Exercise goal ▸ Give back the records that follow exactly, images excluded.

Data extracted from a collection
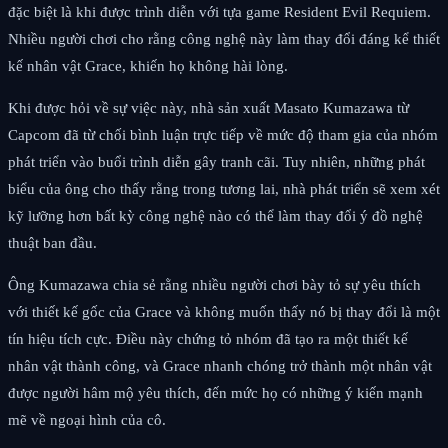
đặc biệt là khi được trình diễn với tựa game Resident Evil Requiem.
Nhiều người chơi cho rằng công nghệ này làm thay đổi đáng kể thiết
kế nhân vật Grace, khiến họ không hài lòng.
Khi được hỏi về sự việc này, nhà sản xuất Masato Kumazawa từ
Capcom đã từ chối bình luận trực tiếp về mức độ tham gia của nhóm
phát triển vào buổi trình diễn gây tranh cãi. Tuy nhiên, những phát
biểu của ông cho thấy rằng trong tương lai, nhà phát triển sẽ xem xét
kỹ lưỡng hơn bất kỳ công nghệ nào có thể làm thay đổi ý đồ nghệ
thuật ban đầu.
Ông Kumazawa chia sẻ rằng nhiều người chơi bày tỏ sự yêu thích
với thiết kế gốc của Grace và không muốn thấy nó bị thay đổi là một
tín hiệu tích cực. Điều này chứng tỏ nhóm đã tạo ra một thiết kế
nhân vật thành công, và Grace nhanh chóng trở thành một nhân vật
được người hâm mộ yêu thích, đến mức họ có những ý kiến mạnh
mẽ về ngoại hình của cô.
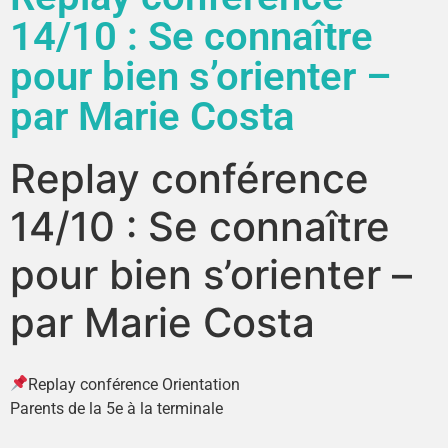
14/10 : Se connaître
pour bien s’orienter –
par Marie Costa
Replay conférence
14/10 : Se connaître
pour bien s’orienter –
par Marie Costa
Replay conférence Orientation
Parents de la 5e à la terminale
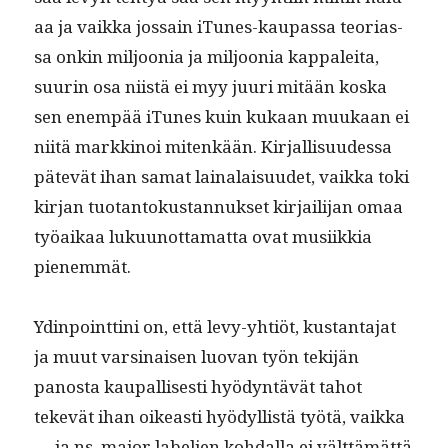
aa ja vaik­ka jos­sain iTunes-kau­pas­sa teo­ri­as­
sa onkin miljoo­nia ja miljoo­nia kap­palei­ta,
suurin osa niistä ei myy juuri mitään kos­ka
sen enem­pää iTunes kuin kukaan muukaan ei
niitä markki­noi mitenkään. Kir­jal­lisu­udessa
pätevät ihan samat lainalaisu­udet, vaik­ka toki
kir­jan tuotan­tokus­tan­nuk­set kir­jail­i­jan omaa
työaikaa luku­unot­ta­mat­ta ovat musi­ikkia
pienemmät.
Ydin­point­ti­ni on, että levy-yhtiöt, kus­tan­ta­jat
ja muut varsi­naisen luo­van työn tek­i­jän
panos­ta kau­pal­lis­es­ti hyö­dyn­tävät tahot
tekevät ihan oikeasti hyödyl­listä työtä, vaik­ka
— ja ns. major labelien kohdal­la ei vält­tämät­tä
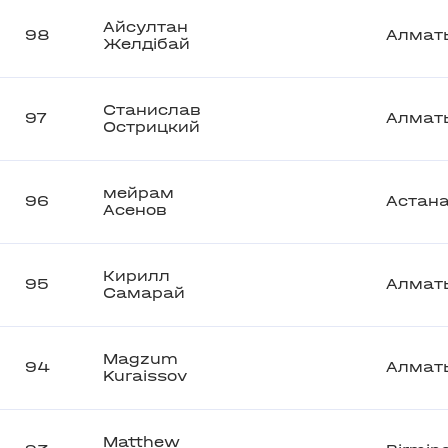
Айсултан
98
Алмат
Желдібай
Станислав
97
Алмат
Острицкий
мейрам
96
Астан
Асенов
Кирилл
95
Алмат
Самарай
Magzum
94
Алмат
Kuraissov
Matthew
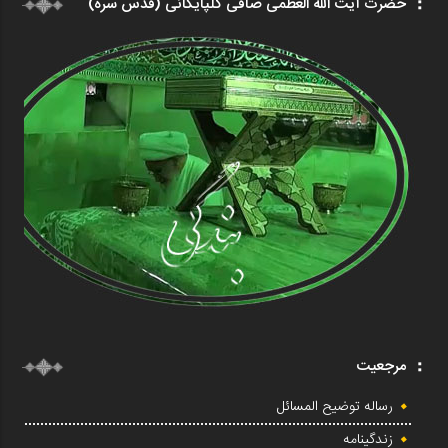
حضرت آیت الله العظمی صافی گلپایگانی (قدس سره)
مرجعیت
رساله توضیح المسائل
زندگینامه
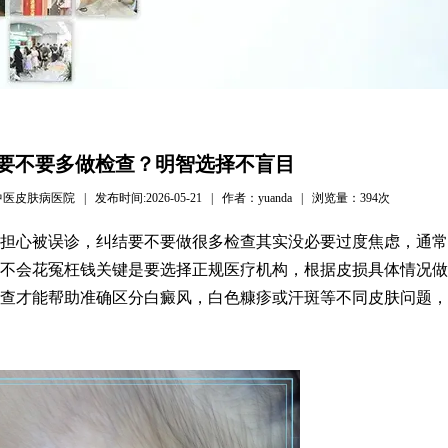
要不要多做检查？明智选择不盲目
病医院 | 发布时间:2026-05-21 | 作者：yuanda | 浏览量：
394次
担心被误诊，纠结要不要做很多检查其实没必要过度焦虑，通常
不会花冤枉钱关键是要选择正规医疗机构，根据皮损具体情况做
查才能帮助准确区分白癜风，白色糠疹或汗斑等不同皮肤问题，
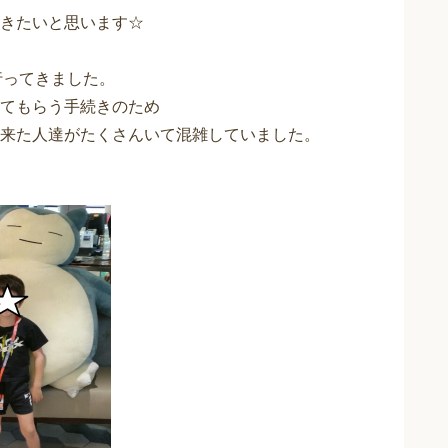
きたいと思います☆
行ってきました。
てもらう手続きのため
来た人達がたくさんいて混雑していました。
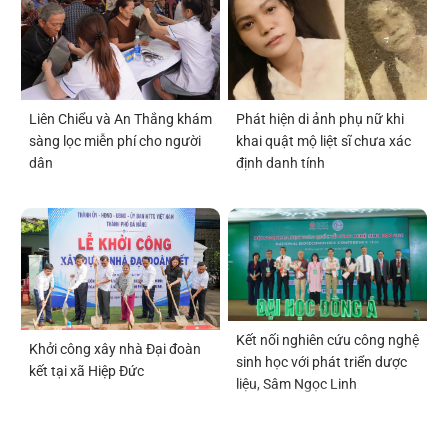
Liên Chiểu và An Thắng khám
Phát hiện di ảnh phụ nữ khi
sàng lọc miễn phí cho người
khai quật mộ liệt sĩ chưa xác
dân
định danh tính
Kết nối nghiên cứu công nghệ
Khởi công xây nhà Đại đoàn
sinh học với phát triển dược
kết tại xã Hiệp Đức
liệu, Sâm Ngọc Linh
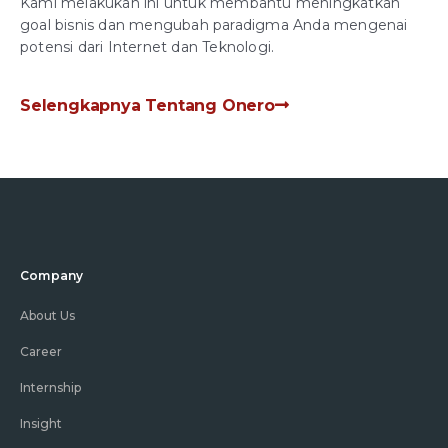
Kami melakukan ini untuk membantu meningkatkan
goal bisnis dan mengubah paradigma Anda mengenai
potensi dari Internet dan Teknologi.
Selengkapnya Tentang Onero
Company
About Us
Career
Internship
Insight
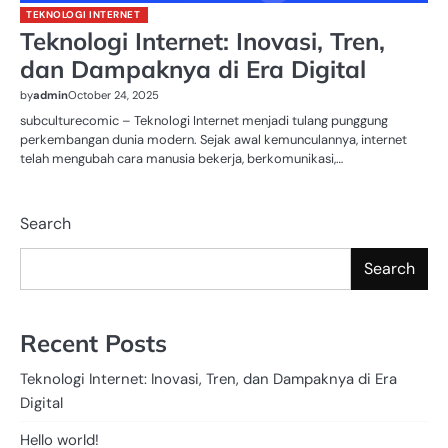
TEKNOLOGI INTERNET
Teknologi Internet: Inovasi, Tren,
dan Dampaknya di Era Digital
by
admin
October 24, 2025
subculturecomic – Teknologi Internet menjadi tulang punggung
perkembangan dunia modern. Sejak awal kemunculannya, internet
telah mengubah cara manusia bekerja, berkomunikasi,…
Search
Search
Recent Posts
Teknologi Internet: Inovasi, Tren, dan Dampaknya di Era
Digital
Hello world!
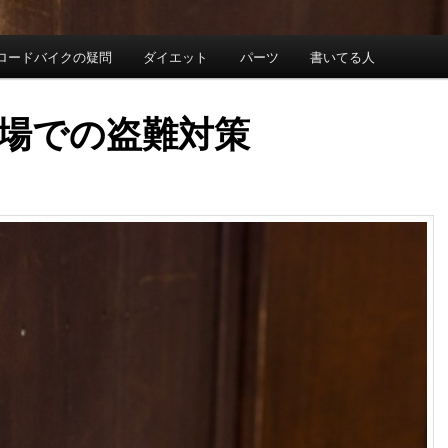
ロードバイクの疑問
ダイエット
パーツ
書いてる人
場での盗難対策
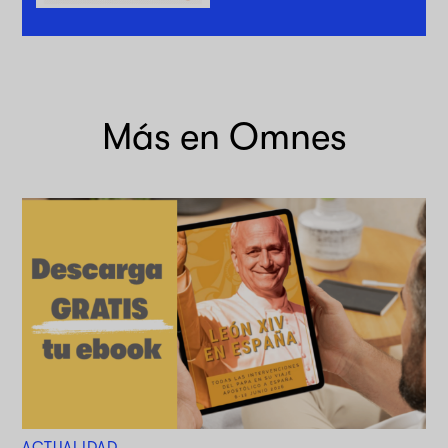
Más en Omnes
ACTUALIDAD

Task solution ▸
đặc biệt là khi được trình diễn với tựa game Resident Evil Requiem.
Nhiều người chơi cho rằng công nghệ này làm thay đổi đáng kể thiết
kế nhân vật Grace, khiến họ không hài lòng.
Khi được hỏi về sự việc này, nhà sản xuất Masato Kumazawa từ
Capcom đã từ chối bình luận trực tiếp về mức độ tham gia của nhóm
phát triển vào buổi trình diễn gây tranh cãi. Tuy nhiên, những phát
biểu của ông cho thấy rằng trong tương lai, nhà phát triển sẽ xem xét
kỹ lưỡng hơn bất kỳ công nghệ nào có thể làm thay đổi ý đồ nghệ
thuật ban đầu.
Ông Kumazawa chia sẻ rằng nhiều người chơi bày tỏ sự yêu thích
với thiết kế gốc của Grace và không muốn thấy nó bị thay đổi là một
tín hiệu tích cực. Điều này chứng tỏ nhóm đã tạo ra một thiết kế
nhân vật thành công, và Grace nhanh chóng trở thành một nhân vật
được người hâm mộ yêu thích, đến mức họ có những ý kiến mạnh
mẽ về ngoại hình của cô.
14/10 : Se connaître
pour bien s’orienter –
par Marie Costa
Replay conférence
14/10 : Se connaître
pour bien s’orienter –
par Marie Costa
Replay conférence Orientation
Parents de la 5e à la terminale
aa ja vaik­ka jos­sain iTunes-kau­pas­sa teo­ri­as­
sa onkin miljoo­nia ja miljoo­nia kap­palei­ta,
suurin osa niistä ei myy juuri mitään kos­ka
sen enem­pää iTunes kuin kukaan muukaan ei
niitä markki­noi mitenkään. Kir­jal­lisu­udessa
pätevät ihan samat lainalaisu­udet, vaik­ka toki
kir­jan tuotan­tokus­tan­nuk­set kir­jail­i­jan omaa
työaikaa luku­unot­ta­mat­ta ovat musi­ikkia
pienemmät.
Ydin­point­ti­ni on, että levy-yhtiöt, kus­tan­ta­jat
ja muut varsi­naisen luo­van työn tek­i­jän
panos­ta kau­pal­lis­es­ti hyö­dyn­tävät tahot
tekevät ihan oikeasti hyödyl­listä työtä, vaik­ka
— ja ns. major labelien kohdal­la ei vält­tämät­tä
Айсултан
98
Алмат
Желдібай
Станислав
97
Алмат
Острицкий
мейрам
96
Астан
Асенов
Кирилл
95
Алмат
Самарай
Magzum
94
Алмат
Kuraissov
Matthew
حضرت آیت الله العظمی صافی گلپایگانی (قدس سره)
مرجعیت
رساله توضیح المسائل
زندگینامه
要不要多做检查？明智选择不盲目
病医院 | 发布时间:2026-05-21 | 作者：yuanda | 浏览量：
394次
担心被误诊，纠结要不要做很多检查其实没必要过度焦虑，通常
不会花冤枉钱关键是要选择正规医疗机构，根据皮损具体情况做
查才能帮助准确区分白癜风，白色糠疹或汗斑等不同皮肤问题，
きたいと思います☆
行ってきました。
てもらう手続きのため
来た人達がたくさんいて混雑していました。
Liên Chiểu và An Thắng khám
Phát hiện di ảnh phụ nữ khi
sàng lọc miễn phí cho người
khai quật mộ liệt sĩ chưa xác
dân
định danh tính
Kết nối nghiên cứu công nghệ
Khởi công xây nhà Đại đoàn
sinh học với phát triển dược
kết tại xã Hiệp Đức
liệu, Sâm Ngọc Linh
Kami melakukan ini untuk membantu meningkatkan
goal bisnis dan mengubah paradigma Anda mengenai
potensi dari Internet dan Teknologi.
Selengkapnya Tentang Onero
Company
About Us
Career
Internship
Insight
TEKNOLOGI INTERNET
Teknologi Internet: Inovasi, Tren,
dan Dampaknya di Era Digital
by
admin
October 24, 2025
subculturecomic – Teknologi Internet menjadi tulang punggung
perkembangan dunia modern. Sejak awal kemunculannya, internet
telah mengubah cara manusia bekerja, berkomunikasi,…
Search
Search
Recent Posts
Teknologi Internet: Inovasi, Tren, dan Dampaknya di Era
Digital
Hello world!
ロードバイクの疑問
ダイエット
パーツ
書いてる人
場での盗難対策
Más en Omnes
ACTUALIDAD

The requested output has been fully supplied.